Task requirements:
Below are records to return verbatim; the pictures are to be dropped.

:: Data to use

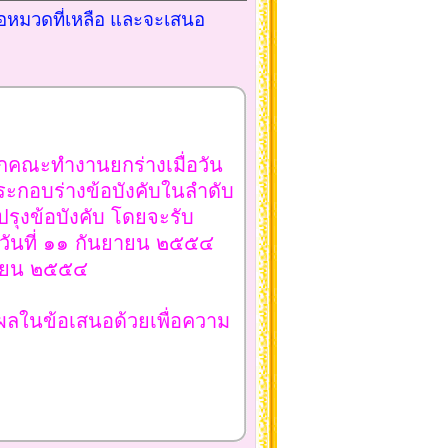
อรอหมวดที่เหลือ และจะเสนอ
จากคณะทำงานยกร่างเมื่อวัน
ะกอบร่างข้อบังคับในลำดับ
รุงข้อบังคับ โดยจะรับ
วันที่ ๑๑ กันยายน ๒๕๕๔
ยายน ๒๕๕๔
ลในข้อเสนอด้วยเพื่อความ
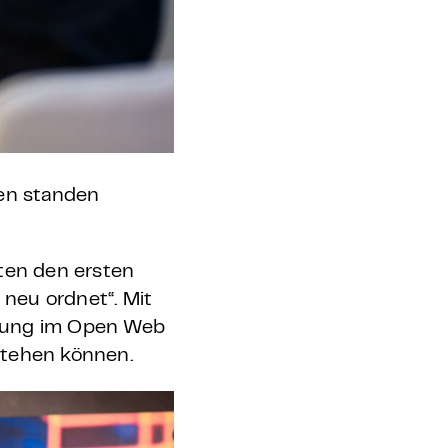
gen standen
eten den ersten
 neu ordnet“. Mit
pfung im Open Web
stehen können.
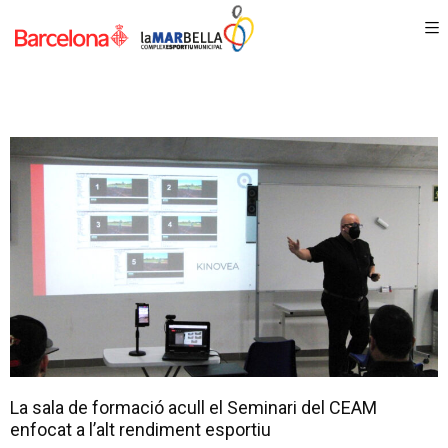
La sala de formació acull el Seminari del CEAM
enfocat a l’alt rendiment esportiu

::::

Result of the exercise:
อรอหมวดที่เหลือ และจะเสนอ
จากคณะทำงานยกร่างเมื่อวัน
ะกอบร่างข้อบังคับในลำดับ
รุงข้อบังคับ โดยจะรับ
วันที่ ๑๑ กันยายน ๒๕๕๔
ยายน ๒๕๕๔
ลในข้อเสนอด้วยเพื่อความ
gen standen
eten den ersten
 neu ordnet“. Mit
pfung im Open Web
stehen können.
La sala de formació acull el Seminari del CEAM
enfocat a l’alt rendiment esportiu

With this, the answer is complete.